Similarly, listening to “The Shadow” or a baseball game on the radio required kids to develop their own vibrant, visual mental imagery. Before MTV and CMT, kids listened to music and imagined the meaning of the lyrics or the emotion espoused by an enchanting rhythm. Now kids have a visual interpretation of a song passively presented to them. Children today are so unpracticed in this realm that they often lack the dimension of good reading or listening memory. This is because they are unable to generate the visual imagery necessary to augment what they have read or heard, and help get new information on long-term, retrievable memory hooks. Visual imagery skills also assist kids making rich associations with previously learned materials.

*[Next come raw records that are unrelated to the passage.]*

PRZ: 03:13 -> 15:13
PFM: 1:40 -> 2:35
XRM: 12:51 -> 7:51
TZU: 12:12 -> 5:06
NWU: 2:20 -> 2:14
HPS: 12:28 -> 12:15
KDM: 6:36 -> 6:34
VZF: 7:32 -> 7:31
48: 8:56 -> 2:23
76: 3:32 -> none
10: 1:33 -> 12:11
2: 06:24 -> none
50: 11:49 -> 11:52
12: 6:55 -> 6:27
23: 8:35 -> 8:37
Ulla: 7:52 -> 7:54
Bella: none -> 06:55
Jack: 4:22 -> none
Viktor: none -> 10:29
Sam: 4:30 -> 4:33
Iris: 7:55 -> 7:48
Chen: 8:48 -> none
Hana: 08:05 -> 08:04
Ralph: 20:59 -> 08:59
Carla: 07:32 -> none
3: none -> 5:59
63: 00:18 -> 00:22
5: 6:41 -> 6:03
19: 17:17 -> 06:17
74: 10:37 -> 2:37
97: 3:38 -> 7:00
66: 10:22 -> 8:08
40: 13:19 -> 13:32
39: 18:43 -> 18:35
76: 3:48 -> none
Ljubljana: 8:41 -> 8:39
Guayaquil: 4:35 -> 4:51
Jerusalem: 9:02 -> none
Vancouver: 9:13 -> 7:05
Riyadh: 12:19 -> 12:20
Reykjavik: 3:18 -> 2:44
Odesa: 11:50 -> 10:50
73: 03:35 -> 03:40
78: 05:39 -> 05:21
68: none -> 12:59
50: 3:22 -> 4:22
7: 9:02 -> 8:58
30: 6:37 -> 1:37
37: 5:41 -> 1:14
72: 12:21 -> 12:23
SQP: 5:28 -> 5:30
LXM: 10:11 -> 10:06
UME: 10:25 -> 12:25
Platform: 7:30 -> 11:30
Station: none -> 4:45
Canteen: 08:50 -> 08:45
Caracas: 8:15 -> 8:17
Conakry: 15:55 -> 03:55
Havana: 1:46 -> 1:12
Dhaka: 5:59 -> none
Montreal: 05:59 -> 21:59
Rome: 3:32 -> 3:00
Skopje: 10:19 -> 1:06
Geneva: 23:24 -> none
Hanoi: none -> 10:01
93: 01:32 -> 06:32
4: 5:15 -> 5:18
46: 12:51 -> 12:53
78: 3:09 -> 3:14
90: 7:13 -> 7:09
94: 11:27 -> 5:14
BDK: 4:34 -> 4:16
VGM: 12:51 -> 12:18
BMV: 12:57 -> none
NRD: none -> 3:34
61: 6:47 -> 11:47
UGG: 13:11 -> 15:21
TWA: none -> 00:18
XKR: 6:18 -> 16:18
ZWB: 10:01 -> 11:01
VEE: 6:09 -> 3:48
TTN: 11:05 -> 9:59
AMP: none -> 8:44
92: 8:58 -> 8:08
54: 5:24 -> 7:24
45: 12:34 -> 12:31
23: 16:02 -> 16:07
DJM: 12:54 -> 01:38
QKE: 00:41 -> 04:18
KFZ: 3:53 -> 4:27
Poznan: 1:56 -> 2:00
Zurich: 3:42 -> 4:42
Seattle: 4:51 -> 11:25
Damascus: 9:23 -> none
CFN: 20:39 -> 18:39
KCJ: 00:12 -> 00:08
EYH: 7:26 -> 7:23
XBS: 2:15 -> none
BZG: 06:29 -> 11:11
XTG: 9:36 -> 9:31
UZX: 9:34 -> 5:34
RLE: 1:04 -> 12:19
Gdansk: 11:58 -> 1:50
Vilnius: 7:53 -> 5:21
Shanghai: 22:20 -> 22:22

This is both exciting and gratifying for a child. Education without excitement and gratification is boredom. An implicit part of the construct of boredom is inattention. Additionally, with television, there is a plot and rapid resolution. Reading generally requires a more disciplined abidement and illustrates how our current culture may mitigate against the development of good attentional skills.

These largely empiric observations of the impact of culture on attention are consistent with what is known about the adaptability and rewritability of the brain. The brain allocates neural real estate depending on what we use most; for example, mastering a foreign language or, for the thumb of a video game addict.22 The brain remakes and rewires itself based on what we do and think. In an analogous way to patching the strong eye of an amblyopia patient and making the weak eye better, it should be possible to alter our children’s environment to strengthen attentional function. This speaks to a possible strategy not only to treat ADD, but also to prevent it. It would be useful to conduct a study on eliminating television and video for select patients (impulsive subtype) as part of a multimodal treatment plan. However, these types of studies are difficult to fund.23 Champions of the neurobiologically based diagnosis model have stated, “We would welcome rigorous studies of nonmedical therapies.”24 Good studies, however, are unlikely immediately forthcoming because there is no money in them. Stimulant makers support studies that potentially edify and expand the genetic basis of ADD with multimillion-dollar grants. The drug companies are not interested in underwriting studies that may demonstrate a powerful contribution of the environment to this epidemic. Studies such as these, which raise awareness about prevention and treatment through environmental modification, would impact stimulant sales negatively.

Environments May Amplify or Mitigate Against Gene Expression
The incidence of ADD in Asian immigrants to this country is extremely low.25 This is not because these people lack the genetic vulnerability, but rather is due to the protective effect of cultural values transmitted through the family. The love of learning and obedience is inculcated in these children.26 Learning and imparting knowledge are taught to be perceived as pleasurable experiences rather than drudgery. Implicit in the concept of drudgery is inattention. The Indochinese immigrants have been immersed in video technology and our cultural tempo, but it is offset by the emphasis on family and discipline. As one study suggests, it takes more than 1 adversity to increase the risk for ADD.27 Similarly, our small group private practice has over 800 Amish families and not a single child in this group has been referred to us by the schools for evaluation or recognized by us as having ADD. One culturally induced aspect of the ADD phenomenon, which the Amish don’t have to contend with, is medication use in the borderline cases to enhance performance. There is no doubt that significant amounts of stimulants are prescribed to aid the general struggle for success. Basic academic rigor occurs in Amish schools, but they are not pressured by competitive economic urgencies and expectations to achieve at high levels. In a local newspaper’s special feature on education in our Amish community, one non-Amish teacher remarked, “This is the greatest place in the world to teach. You don’t have to tell these kids twice. They do all their work. I like the respect the kids give you. That is taught by the parents.”28 I have personally spoken with other non-Amish teachers in that community that echo those same sentiments. Notable, of course, is that this culture has no television or video games. The children also do physically demanding chores and often play outside. Physical exertion promotes mental exertion and good attentional function.[29-32] Though disparate in many ways, the Amish and Indochinese preserve family and cultural values that mitigate strongly against the expression of school problems.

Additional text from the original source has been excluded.